Advancing Unstructured Data
Advanced technologies for managing unstructured data have been available in the software industry for quite some time, however, over the past year, the topic of unstructured data has become more visible as unstructured data handling capabilities show up in mainstream products. Take the newest version of DB2 code named Viper which has the best support for storing, searching and retrieving unstructured data for any commercial DBMS. If you have requirements for efficiently managing XML in the context of your database projects, DB2 Viper is your best choice.
Beyond XML, which many would call semi-structured data, unstructured data comes in many forms inside the enterprise including but not limited to call center logs, web forms, health records, documents, emails, and business applications with text fields, etc. This unstructured data can also be held in various language formats and in addition can potentially be stored as audio and even video. Many analyst cite the figure of 80% as the amount of unstructured data generated and stored in the enterprise.
During visits with our customers over the past year, many businesses indicated that they are struggling with the topic of unstructured data. Several indicated that they were generally unaware of some of the technologies available for handling unstructured data. In one situation, a customer had 4 users manually sifting through call center logs to identify any potential common issues in their customer interactions. Manually managing this process is both expensive and time consuming. That's the bad news, the good news is that technologies have advanced enough that this process could easily be automated, lowering the cost while being more responsive to the needs of the business and customers.

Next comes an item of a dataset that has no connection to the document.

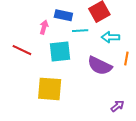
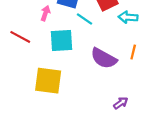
cyan line: (80, 31) -> (85, 19), turned 35
cyan arrow: (110, 37) -> (128, 17), moved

IBM has invested significantly in the area of unstructured data over many years. One particular project that is showing great promise in its ability to handle a wide variety of unstructured data problems is UIMA short for Unstructured Information Management Architecture. UIMA is now an open source software framework for assisting both organizations and software companies with support for tackling a wide variety of unstructured data problem. Already, many of IBM's partners have announced support for UIMA including Attensity Software, Clear Forest, SPSS, SAS and others. Having the solution in open source will only serve to accelerate the adoption of UIMA. In addition technologists and researchers who have a passion for this topic area will have place to exercise their skills and expertise.
Over time, I predict that UIMA will see significant adoption as this framework has the potential to really improve how businesses can break down the barriers to discovering the proverbial "needle in the haystack" in their ever expanding amount of unstructured data.